Bonds are generally popular as fixed-income securities and comprise one of the primary asset classes that investors are commonly familiar with, cash equivalents and stocks or equities. When companies or other business entities need to raise capital to finance a new project, maintain their existing operations, or refinance any current debt, they might issue bonds directly to the investors in the market. 

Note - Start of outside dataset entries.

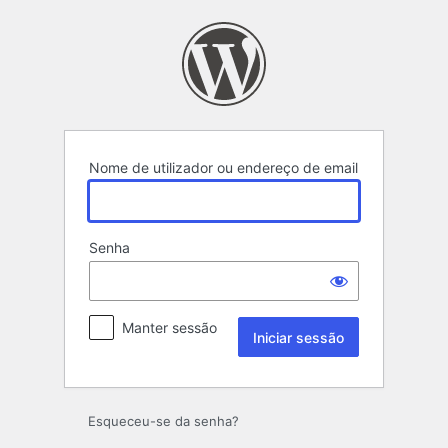
Iniciar
sessão
Nome de utilizador ou endereço de email
Senha
Manter sessão
Esqueceu-se da senha?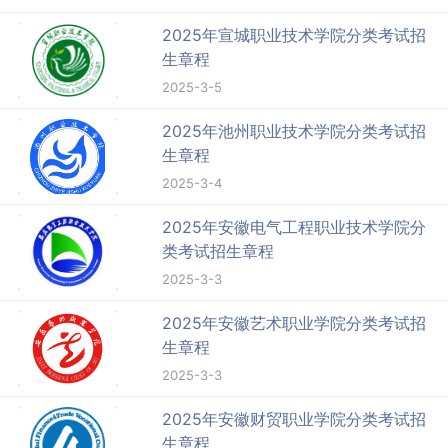
2025年宣城职业技术学院分类考试招
生章程
2025-3-5
2025年池州职业技术学院分类考试招
生章程
2025-3-4
2025年安徽电气工程职业技术学院分
类考试招生章程
2025-3-3
2025年安徽艺术职业学院分类考试招
生章程
2025-3-3
2025年安徽财贸职业学院分类考试招
生章程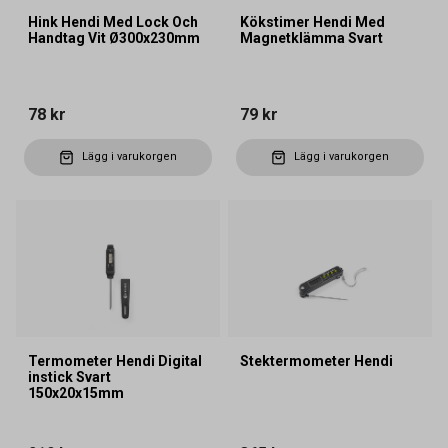
Hink Hendi Med Lock Och
Kökstimer Hendi Med
Handtag Vit Ø300x230mm
Magnetklämma Svart
78 kr
79 kr
Lägg i varukorgen
Lägg i varukorgen
Termometer Hendi Digital
Stektermometer Hendi
instick Svart
150x20x15mm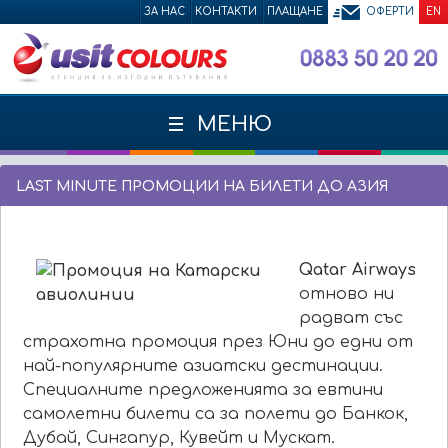
ЗА НАС
КОНТАКТИ
ПЛАЩАНЕ
ОФЕРТИ
EN
МЕНЮ
LAST MINUTE ПРОМОЦИИ НА БИЛЕТИ ДО АЗИЯ
Qatar Airways
отново ни
радват със
страхотна промоция през Юни до едни от
най-популярните азиатски дестинации.
Специалните предложенията за евтини
самолетни билети са за полети до Банкок,
Дубай, Сингапур, Кувейт и Мускат.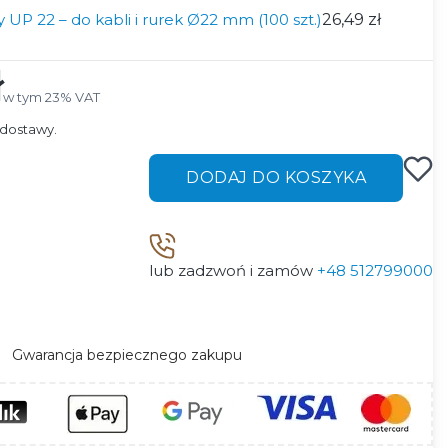
UP 22 – do kabli i rurek Ø22 mm (100 szt.)
26,49 zł
ł
w tym 23% VAT
w tym
23%
VAT
dostawy.
DODAJ DO KOSZYKA
lub zadzwoń i zamów
+48 512799000
Gwarancja bezpiecznego zakupu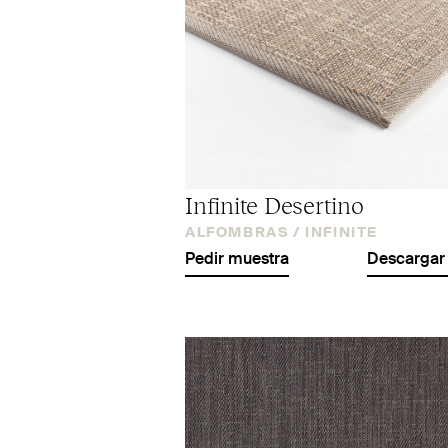
Infinite Desertino
ALFOMBRAS /
INFINITE
Pedir muestra
Descargar 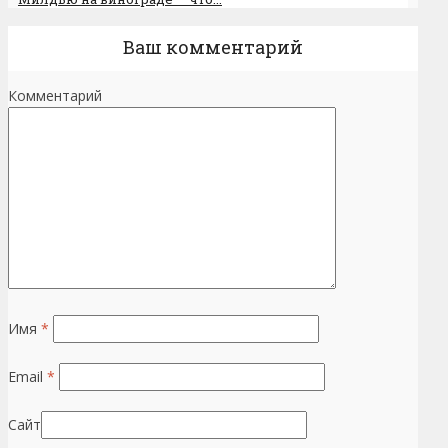
Ваш комментарий
Комментарий
Имя
*
Email
*
Сайт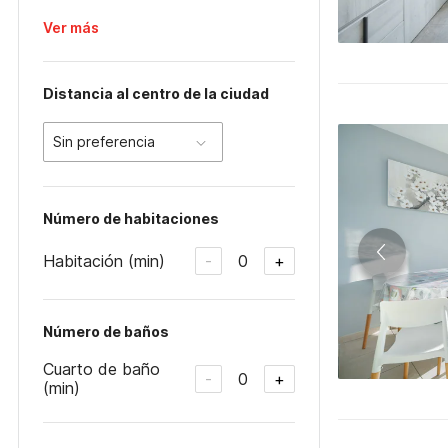
Ver más
Distancia al centro de la ciudad
Sin preferencia
Número de habitaciones
Habitación (min)
0
-
+
Número de baños
Cuarto de baño
0
-
+
(min)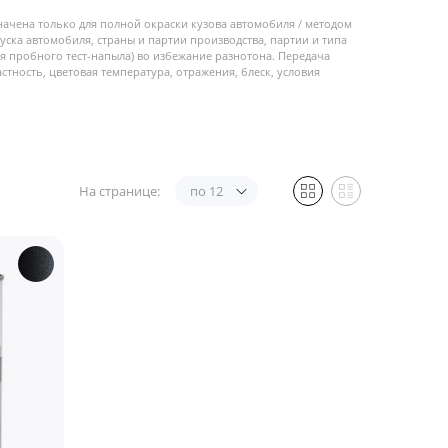
начена только для полной окраски кузова автомобиля / методом
пуска автомобиля, страны и партии производства, партии и типа
 пробного тест-напыла) во избежание разнотона. Передача
стность, цветовая температура, отражения, блеск, условия
На странице:
по 12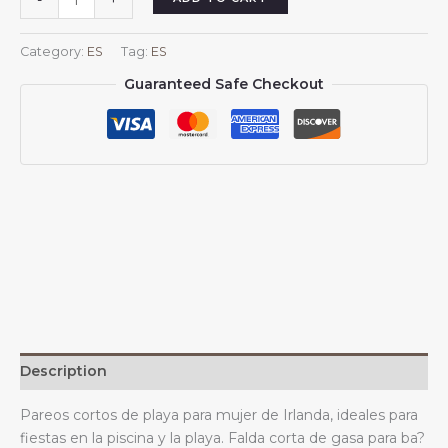
-
+
cortos
de
Category:
ES
Tag:
ES
playa
Guaranteed Safe Checkout
para
mujer
de
Irlanda,
para
ba?
ador
irlandés,
falda
corta,
bufanda
de
gasa
Description
quantity
Pareos cortos de playa para mujer de Irlanda, ideales para
fiestas en la piscina y la playa. Falda corta de gasa para ba?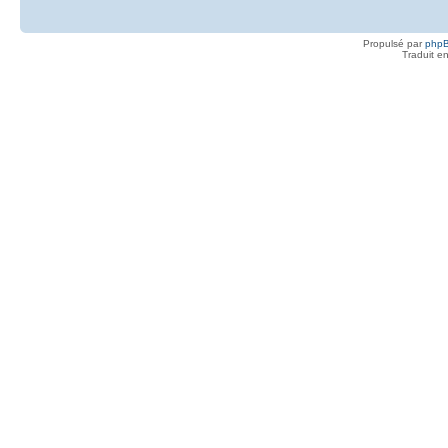
Propulsé par
php
Traduit e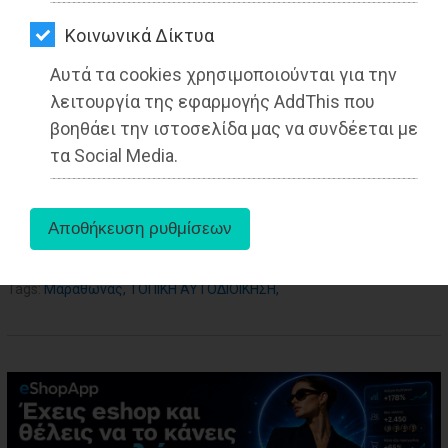
ΑΓΟΡΑΣ
Από τo Dimotisnews
Kοινωνικά Δίκτυα
ΨΙΘΥΡΟΙ
Αυτά τα cookies χρησιμοποιούνται για την
ΑΠΟΣΤΟΛΗ
λειτουργία της εφαρμογής AddThis που
ΑΡΘΡΩΝ
βοηθάει την ιστοσελίδα μας να συνδέεται με
τα Social Media.
aboutus
Tags:
Μαραθώνας
,
ΤΟΠΙΚΗ ΑΥΤΟΔΙΟΙΚΗΣΗ
,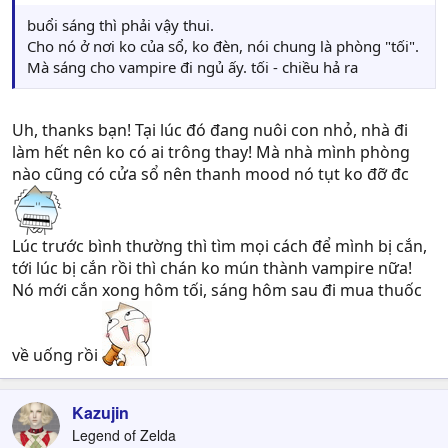
buổi sáng thì phải vậy thui.
Cho nó ở nơi ko của sổ, ko đèn, nói chung là phòng "tối".
Mà sáng cho vampire đi ngủ ấy. tối - chiều hả ra
Uh, thanks bạn! Tại lúc đó đang nuôi con nhỏ, nhà đi
làm hết nên ko có ai trông thay! Mà nhà mình phòng
nào cũng có cửa sổ nên thanh mood nó tụt ko đỡ đc
Lúc trước bình thường thì tìm mọi cách để mình bị cắn,
tới lúc bị cắn rồi thì chán ko mún thành vampire nữa!
Nó mới cắn xong hôm tối, sáng hôm sau đi mua thuốc
về uống rồi
Kazujin
Legend of Zelda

The issuer releases a bond that includes the loan terms, the payments of interest that will be given to the investor, and the time the bond principal should be paid back or its maturity date. The payment of interest is known as the coupon and is a part of the bondholder’s return that they get for loaning their capital to the issuer. The rate of interest on which the payment is determined is known as the coupon rate. 

Kavan Choksihow do bonds work for the investor?

Leading investor, business and finance expert, Kavan Choksi, states that the initial cost of a majority of bonds is generally set at par or at a $1000 face value for an individual bond. Its actual price in the market relies on many factors like the credit quality of its issuer, the time period until its expiration and the coupon rate that is compared to the general rate of interest environment during a specific time. The bond’s face value is the amount that will be given to the borrower on its maturity. 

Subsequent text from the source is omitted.